The people of the Gerasene countryside loved their pigs too much. Perhaps they were overly fond of bacon – as are some of us. I like bacon, but the bacon-love of some seems to border on idolatry. I saw a Little Caesar’s pizza ad that said “in bacon we crust.” The Gerasenes preferred their bacon to Jesus. 

Seeing what Jesus had done – how he had healed the possessed man and driven the pigs over the cliff – all the people of the Gerasene countryside were afraid – and they asked Jesus to leave…. So he got into the boat and went away. Just like that. Jesus cast out the man's legion of demons and, in reaction, a legion of the man's countrymen cast out Jesus.

How sad. How tragic. When we ask Jesus to leave our country, when we send him away, it seems that sometimes he does go away.

He taught his disciples to behave in the same way – that if any house or town does not receive us or hear our words of peace and good news that we are to shake the dust of that place off our feet and go on our way (Matt 10:14). He taught us also neither to give to dogs what is holy nor to cast our pearls before swine (Matt 7:6). That is, when we encounter those who relentlessly scoff and deride our gospel of eternal life and union with God, we should not try to force them to listen. There’s no point. The worldly are not worthy of the godly (cf. Heb 11:38). The question is, am I among the worldly or the godly?

Jesus comes to the country of the Gerasenes. He heals the first person he meets. He casts out demons. He offers the Gerasenes healing and life and, best of all, his presence among them, but they ask him to leave. The good that he has to offer is clearly displayed for all to see. If, seeing his goodness, we reject him, we are lost.  

Likewise, the gospel we have to offer the world is nothing less than eternal life and union with God. If, hearing this good news, some part of the world rejects it, then that part of the world is lost.

But not all rejected him. One man alone among all the Gerasenes, seeing that Jesus was leaving, begs to go with him. The man Jesus healed and restored to his right mind could not bear to see Jesus leaving them so soon.

But Jesus sent him away. He had for him a higher purpose. He told him to return to his home and declare how much God had done for him. And he did. He went away proclaiming throughout the whole city just what Jesus had done for him.

Notice, by the way, his subtle realization of Christ's divinity here – Jesus told him to preach what God had done for him and he preaches what Jesus had done for him. He puts Jesus in the place of God, and rightly so for that is what he is.

Jesus makes this man he healed to be an evangelist to the people he is leaving. So while he gets in the boat and goes away, he leaves behind an emissary. He does not abandon these people utterly. And this is unusual. Usually, after healing someone, Jesus tells the person to keep it a secret. But this time he tells the man to declare the good news to his countrymen. There is still hope for them to see the truth.

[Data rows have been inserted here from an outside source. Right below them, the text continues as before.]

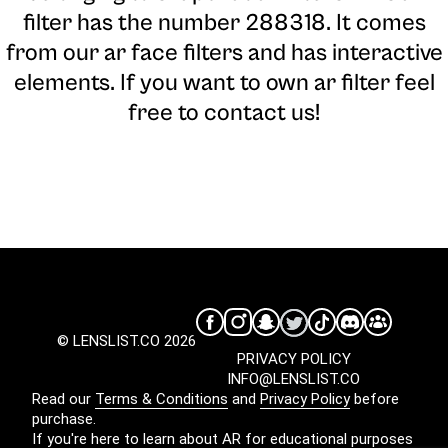
filter has the number 288318. It comes
from our ar face filters and has interactive
elements. If you want to own ar filter feel
free to contact us!
© LENSLIST.CO 2026
PRIVACY POLICY
INFO@LENSLIST.CO
Read our
Terms & Conditions
and
Privacy Policy
before
purchase.
If you're here to learn about AR for educational purposes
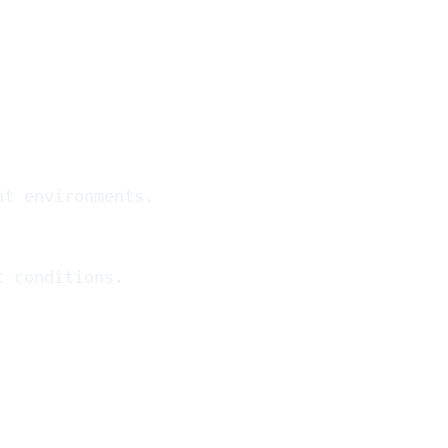
ht environments.
t conditions.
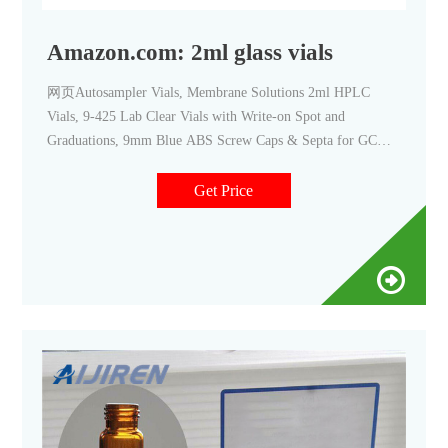
Amazon.com: 2ml glass vials
网页Autosampler Vials, Membrane Solutions 2ml HPLC
Vials, 9-425 Lab Clear Vials with Write-on Spot and
Graduations, 9mm Blue ABS Screw Caps & Septa for GC
Sample Vials, 100 Pcs. 4.6 (110) $2079 - $16999. Save 10%
with coupon. FREE delivery. Small Business.
Get Price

Of all the Gerasenes, only this one believed in him. Only one saw that Jesus was God. And that was a demoniac that he healed. But if the Gerasene demoniac can be healed and can see the truth of God, then there is hope for the other Gerasenes as well, due to the sort of evangelism coming from this man.

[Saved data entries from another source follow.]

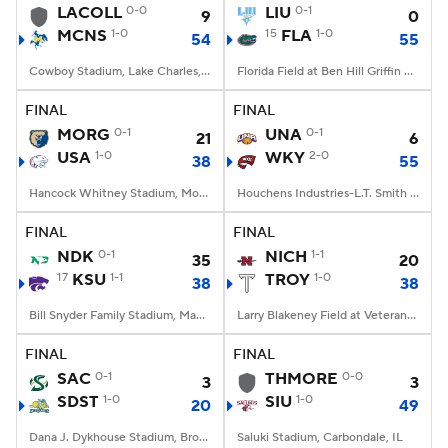
LACOLL
0-0
LIU
0-1
9
0
MCNS
1-0
15
FLA
1-0
54
55
Cowboy Stadium, Lake Charles, LA
Florida Field at Ben Hill Griffin Stadium, Gainesville, FL
FINAL
FINAL
MORG
0-1
UNA
0-1
21
6
USA
1-0
WKY
2-0
38
55
Hancock Whitney Stadium, Mobile, AL
Houchens Industries-L.T. Smith Stadium, Bowling Green, KY
FINAL
FINAL
NDK
0-1
NICH
1-1
35
20
17
KSU
1-1
TROY
1-0
38
38
Bill Snyder Family Stadium, Manhattan, KS
Larry Blakeney Field at Veterans Memorial Stadium, Troy, AL
FINAL
FINAL
SAC
0-1
THMORE
0-0
3
3
SDST
1-0
SIU
1-0
20
49
Dana J. Dykhouse Stadium, Brookings, SD
Saluki Stadium, Carbondale, IL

Sometimes it gets down to one. Sometimes there is only one who believes. I think immediately of Noah. In all the world, only Noah and his family were faithful to God, and so God turns away from the rest of the world, flooding it all, sparing only Noah and his family in a boat.

Jesus also gets into a boat to leave the country of the Gerasenes. The only faithful one among the Gerasenes wanted to get into the boat too, just as Noah had been spared from his generation in a boat. But this time, even though Jesus leaves the Gerasenes behind, he does not flood them, true to his promise. And instead he leaves the faithful one among them to give testimony to God and to the good healing and deliverance that God has brought into his life.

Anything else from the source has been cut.